Banned Books Week: The Hunger Games by Suzanne Collins

It’s Banned Books Week so I’m highlighting a different banned book each day this week.  My posts will include the banned book, where/why it’s been banned (or challenged), my opinion, and a student’s opinion.  I’m also hosting a banned books giveaway, so I hope you’ll check it out and enter to win a banned book of your choice.

Banned Book: The Hunger Games by Suzanne Collins

Where/Why It’s Been Banned: “Challenged and presented to the Goffstown, N.H. school board (2010) by a parent claiming that it gave her eleven-year-old nightmares and could numb other students to the effects of violence.” (Source–Quote taken from ALA banned books resource page)

My Thoughts: I can understand the parent being upset about her child having nightmares, but The Hunger Games wasn’t written for her child’s age group.  I know 11-12 year-olds that read this trilogy, but they’re obviously mature enough for it, although I question how much they comprehend.  It’s a parent’s responsibility to be aware of what her child is reading and whether her child is ready for the book he/she has chosen.

I won’t deny that The Hunger Games is a violent book.  But do we really want to make that argument when there’s so much violence in TV, movies, and video games?  And besides arguing which is more violent, we need to think about the reason behind the violence in Collins’ novel.  Many of my students who read this trilogy comment on how they can see something like the Reaping or the Hunger Games really happening.  We have conversations about violence in the media today and how shocking this story is.  This trilogy hooks my most reluctant readers and drives thoughtful discussion.  If there’s violence in the media that will make our students numb, it’s not the violence in The Hunger Games.

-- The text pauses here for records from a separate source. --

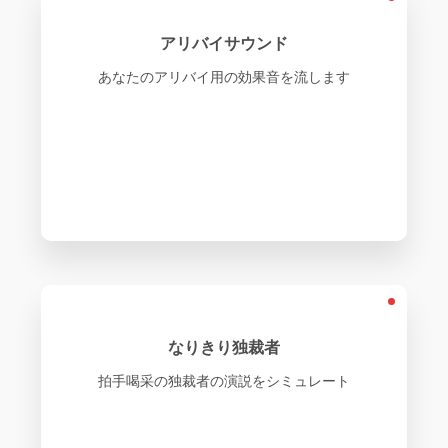
アリバイサウンド
あなたのアリバイ用の効果音を流します
なりきり独裁者
拍手喝采の独裁者の演説をシミュレート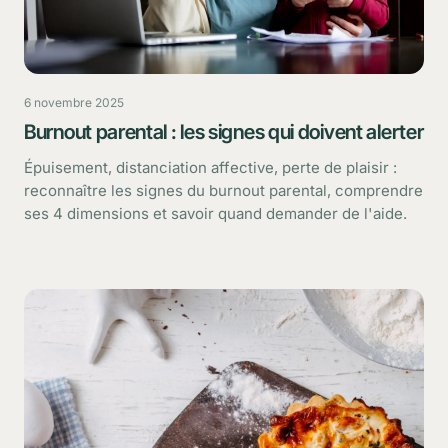
6 novembre 2025
Burnout parental : les signes qui doivent alerter
Épuisement, distanciation affective, perte de plaisir :
reconnaître les signes du burnout parental, comprendre
ses 4 dimensions et savoir quand demander de l'aide.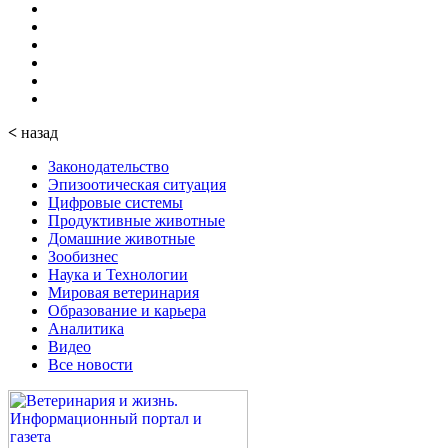
<
назад
Законодательство
Эпизоотическая ситуация
Цифровые системы
Продуктивные животные
Домашние животные
Зообизнес
Наука и Технологии
Мировая ветеринария
Образование и карьера
Аналитика
Видео
Все новости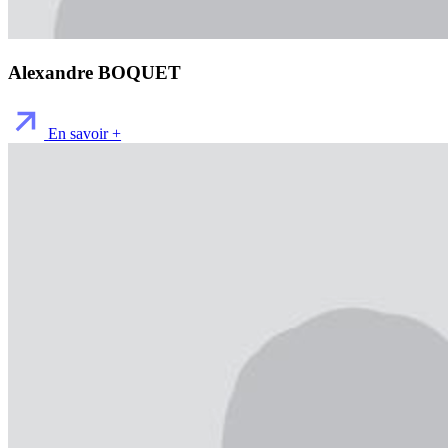
Alexandre BOQUET
En savoir +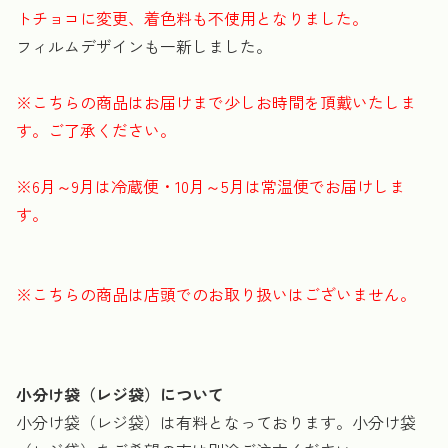
トチョコに変更、着色料も不使用となりました。
フィルムデザインも一新しました。
※こちらの商品はお届けまで少しお時間を頂戴いたしま
す。ご了承ください。
※6月～9月は冷蔵便・10月～5月は常温便でお届けしま
す。
※こちらの商品は店頭でのお取り扱いはございません。
小分け袋（レジ袋）について
小分け袋（レジ袋）は有料となっております。小分け袋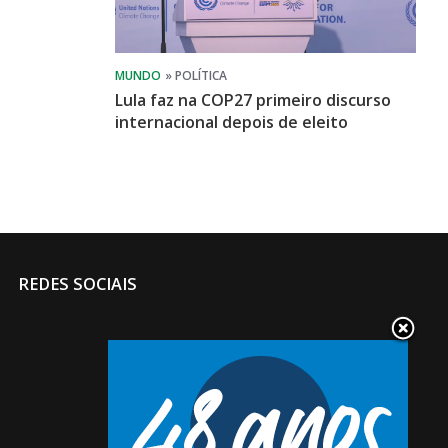
Lula faz na COP27 primeiro discurso
internacional depois de eleito
REDES SOCIAIS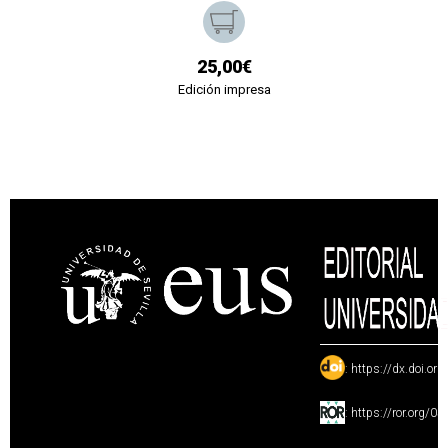
25,00€
Edición impresa
:
https://dx.doi.or
:
https://ror.org/0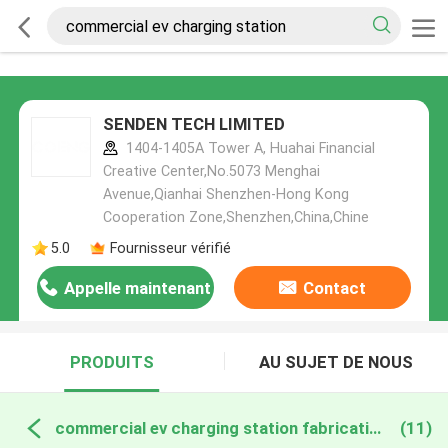
SENDEN TECH LIMITED
1404-1405A Tower A, Huahai Financial
Creative Center,No.5073 Menghai
Avenue,Qianhai Shenzhen-Hong Kong
Cooperation Zone,Shenzhen,China,Chine
5.0
Fournisseur vérifié
Appelle maintenant
Contact
PRODUITS
AU SUJET DE NOUS
commercial ev charging station fabrication en ligne
(11)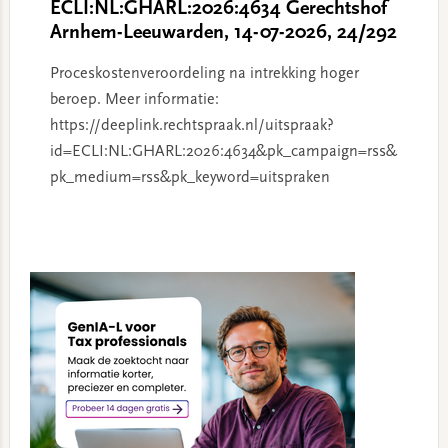
ECLI:NL:GHARL:2026:4634 Gerechtshof
Arnhem-Leeuwarden, 14-07-2026, 24/292
Proceskostenveroordeling na intrekking hoger
beroep. Meer informatie:
https://deeplink.rechtspraak.nl/uitspraak?
id=ECLI:NL:GHARL:2026:4634&pk_campaign=rss&
pk_medium=rss&pk_keyword=uitspraken
Primary
Sidebar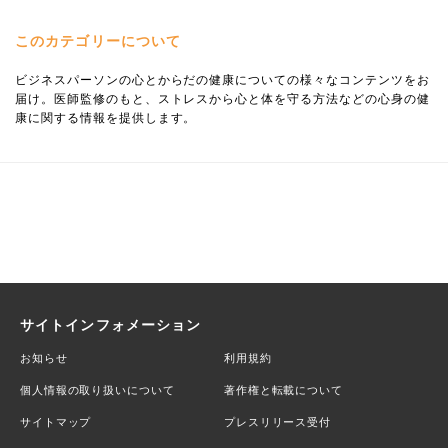
このカテゴリーについて
ビジネスパーソンの心とからだの健康についての様々なコンテンツをお
届け。医師監修のもと、ストレスから心と体を守る方法などの心身の健
康に関する情報を提供します。
サイトインフォメーション
お知らせ
利用規約
個人情報の取り扱いについて
著作権と転載について
サイトマップ
プレスリリース受付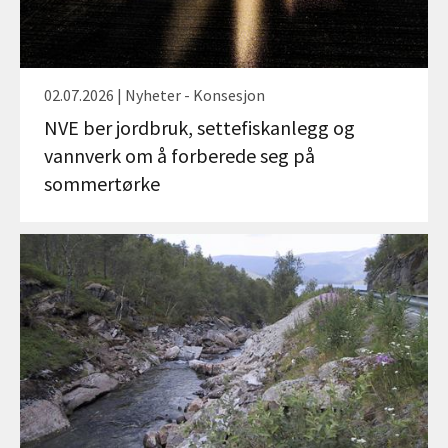
02.07.2026 | Nyheter - Konsesjon
NVE ber jordbruk, settefiskanlegg og
vannverk om å forberede seg på
sommertørke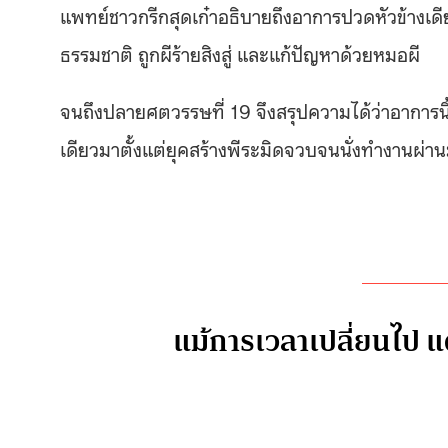
แพทย์ชาวกรีกสุดเก๋าอธิบายถึงอาการปวดหัวข้างเดียว 
ธรรมชาติ ถูกผีร้ายสิงสู่ และแก้ปัญหาด้วยหมอผี
จนถึงปลายศตวรรษที่ 19 จึงสรุปความได้ว่าอาการน
เดียวมาตั้งแต่ยุคสร้างพีระมิดจวบจนนั่งทำงานผ่าน
แม้การเวลาเปลี่ยนไป แ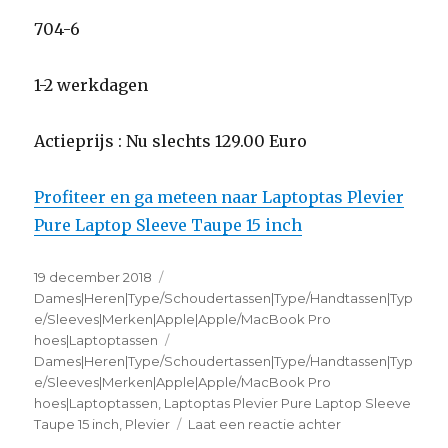
704-6
1-2 werkdagen
Actieprijs : Nu slechts 129.00 Euro
Profiteer en ga meteen naar Laptoptas Plevier
Pure Laptop Sleeve Taupe 15 inch
Geplaatst
19 december 2018
Categorieën
op
Dames|Heren|Type/Schoudertassen|Type/Handtassen|Typ
e/Sleeves|Merken|Apple|Apple/MacBook Pro
hoes|Laptoptassen
Tags
Dames|Heren|Type/Schoudertassen|Type/Handtassen|Typ
e/Sleeves|Merken|Apple|Apple/MacBook Pro
hoes|Laptoptassen
,
Laptoptas Plevier Pure Laptop Sleeve
Taupe 15 inch
,
Plevier
Laat een reactie achter
op
Laptoptas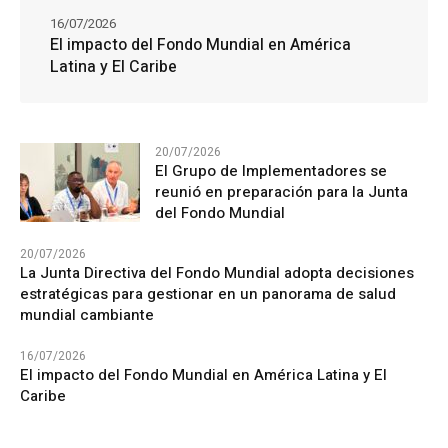
16/07/2026
El impacto del Fondo Mundial en América
Latina y El Caribe
20/07/2026
El Grupo de Implementadores se
reunió en preparación para la Junta
del Fondo Mundial
20/07/2026
La Junta Directiva del Fondo Mundial adopta decisiones
estratégicas para gestionar en un panorama de salud
mundial cambiante
16/07/2026
El impacto del Fondo Mundial en América Latina y El
Caribe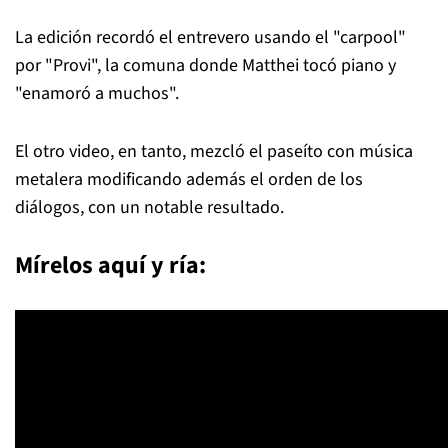
La edición recordó el entrevero usando el "carpool"
por "Provi", la comuna donde Matthei tocó piano y
"enamoró a muchos".
El otro video, en tanto, mezcló el paseíto con música
metalera modificando además el orden de los
diálogos, con un notable resultado.
Mírelos aquí y ría:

Student Response: One of my former students, Caroline, wrote this response for me because she’s awesome and knew that I procrastinated and didn’t have a current student write one in time.  “I don’t understand why a teenager would have nightmares over this novel at all. This is one I could not put down. I felt super-glued to the pages. If your eleven-year-old is having nightmares over this, you may have over-sheltered them. Watch what your sensitive kid reads, but don’t tell others what to read. I suggested this book to my ten-year-old sister, and if I had a copy I know she would read it without the effects of nightmares. There are definitely worse books out there.”